You can buy Steel beginning April 6. Although the DVDs are made to order, based on this, they’re very professional in quality, with attractive cover art, a standard-looking informative back cover, and image on the disc itself. There is a caveat on the back cover that the disc may not play in “recorders and PC drives”; I don’t know if that’s to cover possible issues or prevent duplication. Chapters are put in every ten minutes instead of at particular scene breaks, and there’s no menu to access them directly, although you can use the remote to jump forward and back.
In the movie, Shaq (Shaquille O’Neal) stars as the beetle-headed Steel, aka John Henry Irons, a former soldier who wants to protect his city in a scrapyard suit of armor. Judd Nelson in a terrible squared-off brush cut is the villain, an arms dealer who perverts Irons’ non-lethal weapons into gang tools. Annabeth Gish (as Sparks) and Richard Roundtree (Uncle Joe) are the hero’s support staff. (Trivia: Hill Harper, who now plays Dr. Sheldon Hawkes on CSI: NY, is the gang member sporting an eyepatch.)
I like Gish’s performance a lot, since she seems natural even when spouting terrible pun-filled dialogue or pretending to be bitter over her wheelchair and the loss of the use of her legs. Shaq, unfortunately, has the bulk but not the personality or acting ability. I do admire him for doing all his own stunts, though — there wasn’t anyone available who could double a seven-foot-tall guy. And some of the technology is amusing. They’re trying to use the internet and wireless technology, but compared to where we are now, the gadgets look like museum pieces.
Since this is from the 90s, before they figured out how to make really excellent superhero movies, it’s of interest mostly for nostalgia value or for fans of not-very-good comic book films. As expected by a movie that has Quincy Jones as one of its producers, the music is well-chosen. The idea of a “blue collar Batman” (or Iron Man) is great, and the story, about evil weapon makers and the conflict between security (weapons to protect us, not getting involved) and service (in the army or as a hero), could be timeless, but it all winds up seeming cliched and tired.
I’m still glad to have a copy, though, because Steel came out while I was DC’s webmaster and AOL site maintainer.
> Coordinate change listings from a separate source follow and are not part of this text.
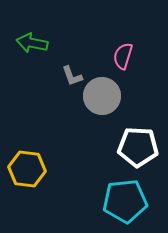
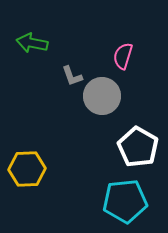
white pentagon: rotated 27 degrees clockwise
yellow hexagon: rotated 9 degrees counterclockwise
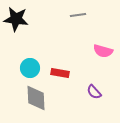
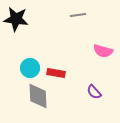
red rectangle: moved 4 px left
gray diamond: moved 2 px right, 2 px up
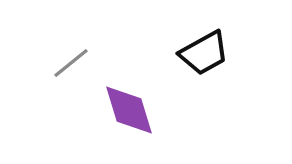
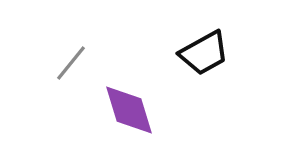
gray line: rotated 12 degrees counterclockwise
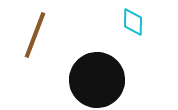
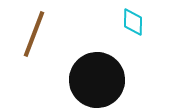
brown line: moved 1 px left, 1 px up
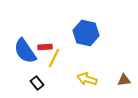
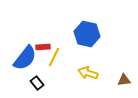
blue hexagon: moved 1 px right, 1 px down
red rectangle: moved 2 px left
blue semicircle: moved 7 px down; rotated 108 degrees counterclockwise
yellow line: moved 1 px up
yellow arrow: moved 1 px right, 6 px up
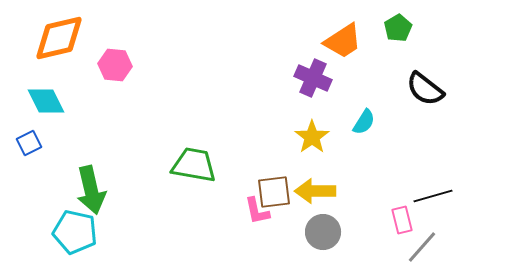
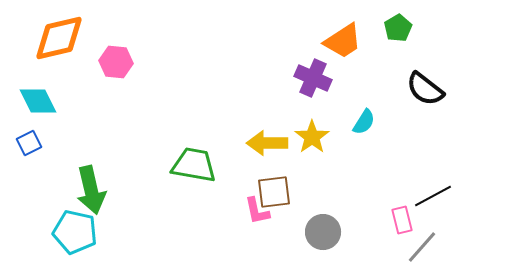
pink hexagon: moved 1 px right, 3 px up
cyan diamond: moved 8 px left
yellow arrow: moved 48 px left, 48 px up
black line: rotated 12 degrees counterclockwise
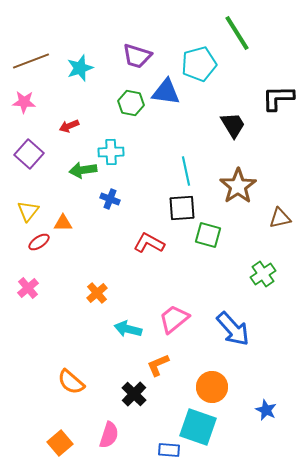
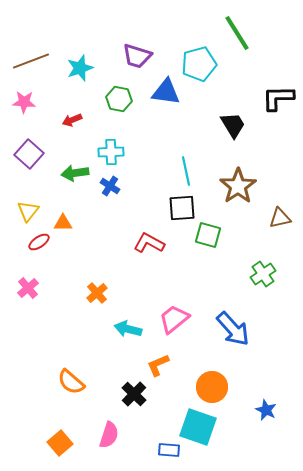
green hexagon: moved 12 px left, 4 px up
red arrow: moved 3 px right, 6 px up
green arrow: moved 8 px left, 3 px down
blue cross: moved 13 px up; rotated 12 degrees clockwise
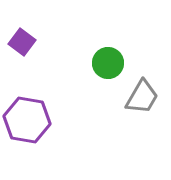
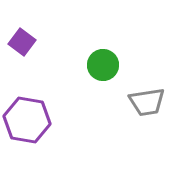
green circle: moved 5 px left, 2 px down
gray trapezoid: moved 5 px right, 5 px down; rotated 51 degrees clockwise
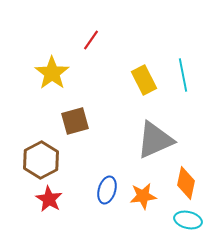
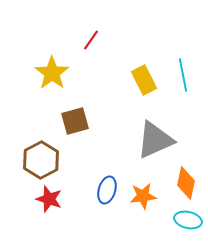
red star: rotated 12 degrees counterclockwise
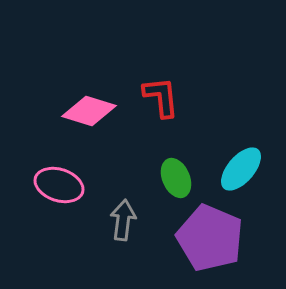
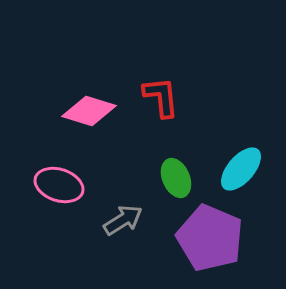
gray arrow: rotated 51 degrees clockwise
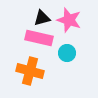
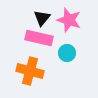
black triangle: rotated 36 degrees counterclockwise
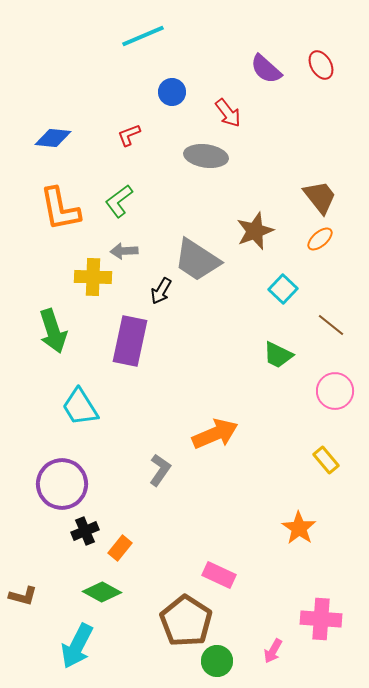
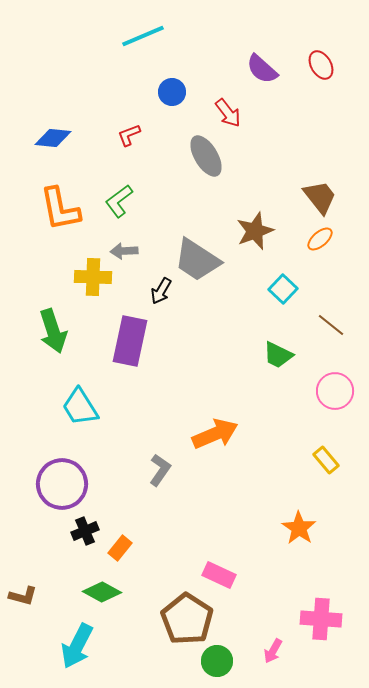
purple semicircle: moved 4 px left
gray ellipse: rotated 51 degrees clockwise
brown pentagon: moved 1 px right, 2 px up
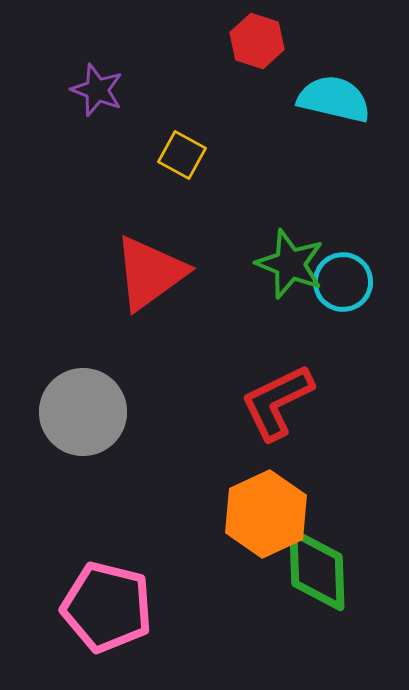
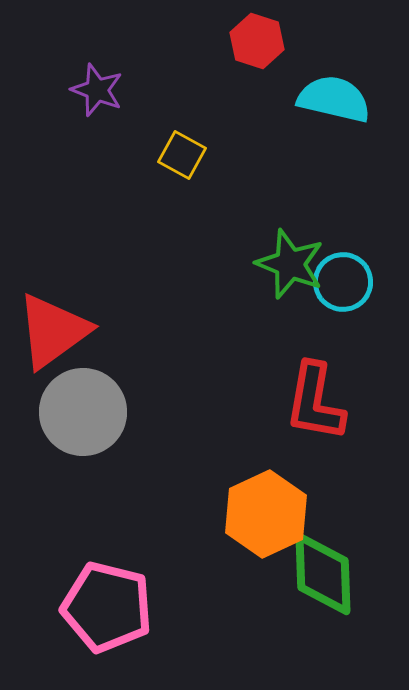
red triangle: moved 97 px left, 58 px down
red L-shape: moved 38 px right; rotated 54 degrees counterclockwise
green diamond: moved 6 px right, 4 px down
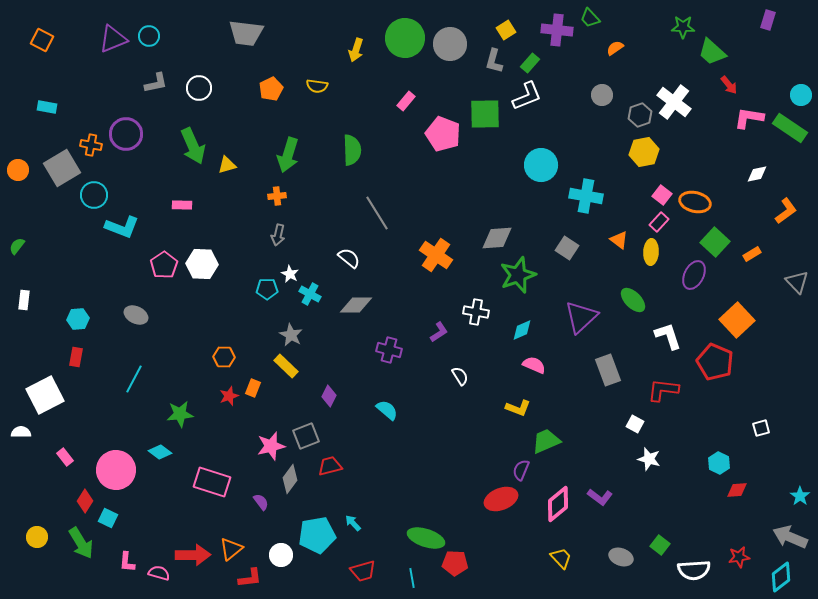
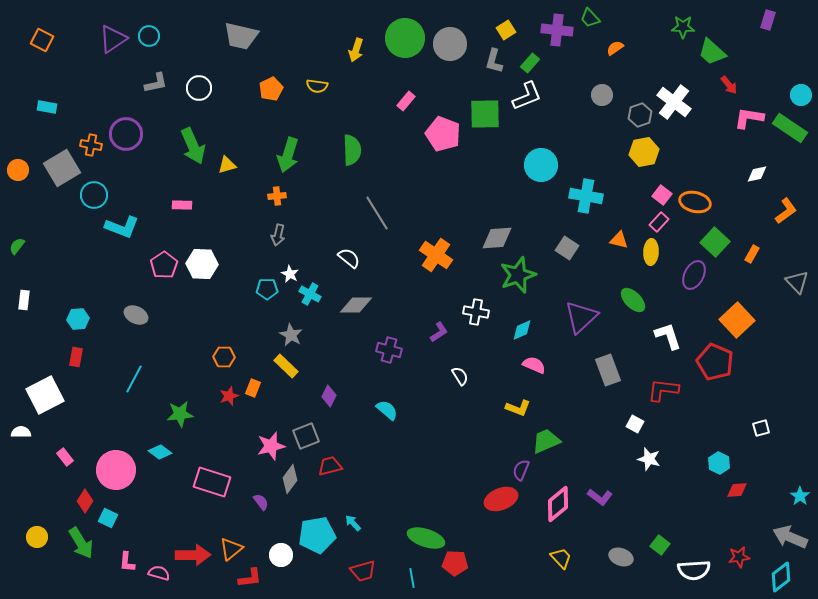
gray trapezoid at (246, 33): moved 5 px left, 3 px down; rotated 6 degrees clockwise
purple triangle at (113, 39): rotated 12 degrees counterclockwise
orange triangle at (619, 240): rotated 24 degrees counterclockwise
orange rectangle at (752, 254): rotated 30 degrees counterclockwise
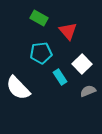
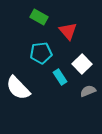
green rectangle: moved 1 px up
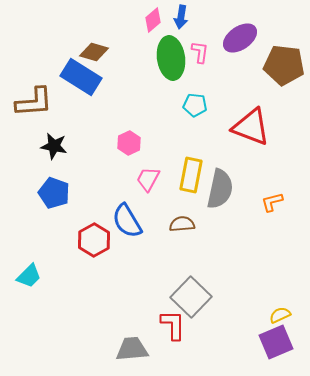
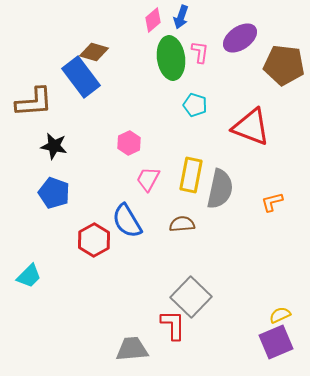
blue arrow: rotated 10 degrees clockwise
blue rectangle: rotated 21 degrees clockwise
cyan pentagon: rotated 10 degrees clockwise
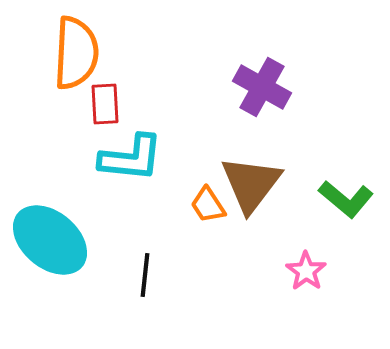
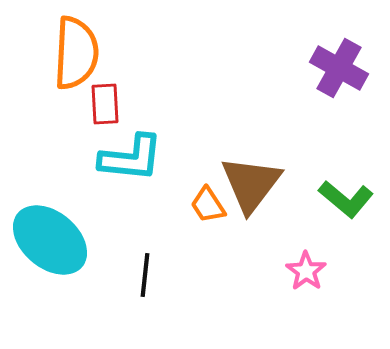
purple cross: moved 77 px right, 19 px up
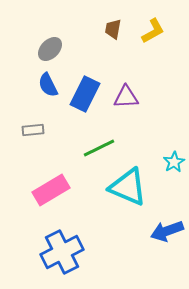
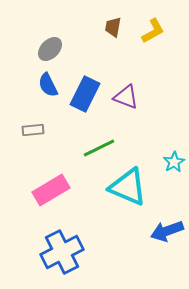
brown trapezoid: moved 2 px up
purple triangle: rotated 24 degrees clockwise
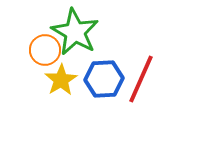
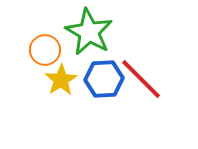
green star: moved 14 px right
red line: rotated 69 degrees counterclockwise
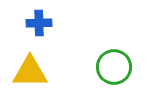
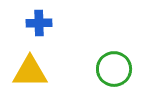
green circle: moved 2 px down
I remember getting a call from AOL on the Friday it opened — they were willing to promote us on the front page of the site, if we could pull content together in time. I ran around getting signoffs on the material, it went up… and I quickly saw that our click-through counts weren’t rising significantly. I knew then that not a lot of people were interested in the film. It’s a shame, because with different casting, it could have been a minor franchise. On the other hand, without Shaq, it might never have been made at all.
The only extra on the disc is the original trailer, a nice touch. The studio provided a review copy, which brings up my main qualm. The downside of the Warner Archive program is the cost. Since they’re the only source, they set the price at $19.95 for a movie, and that’s what you pay, unless they run discount specials. (For instance, right now you can get five single discs for $55 with free shipping, a significant savings.) Plus, you pay shipping unless you buy $60 or more at a time.
I prefer the ability to shop at a variety of retailers in order to find the best price or buy used if list is too high for my taste. There are a bunch of old movies I’d like to own at $10 or less, but $20 is too much for my budget, when we’re talking about a DVD without extra features. This film, for example, might be a good $5 buy for a bad movie night with friends, but I’m not sure how big the audience will be at full price. Then again, this way, Warner isn’t out anything if it doesn’t sell. They’re making it available; it’s up to you if it’s worth the cost to you. If you want it bad enough, $20 isn’t that big a deal.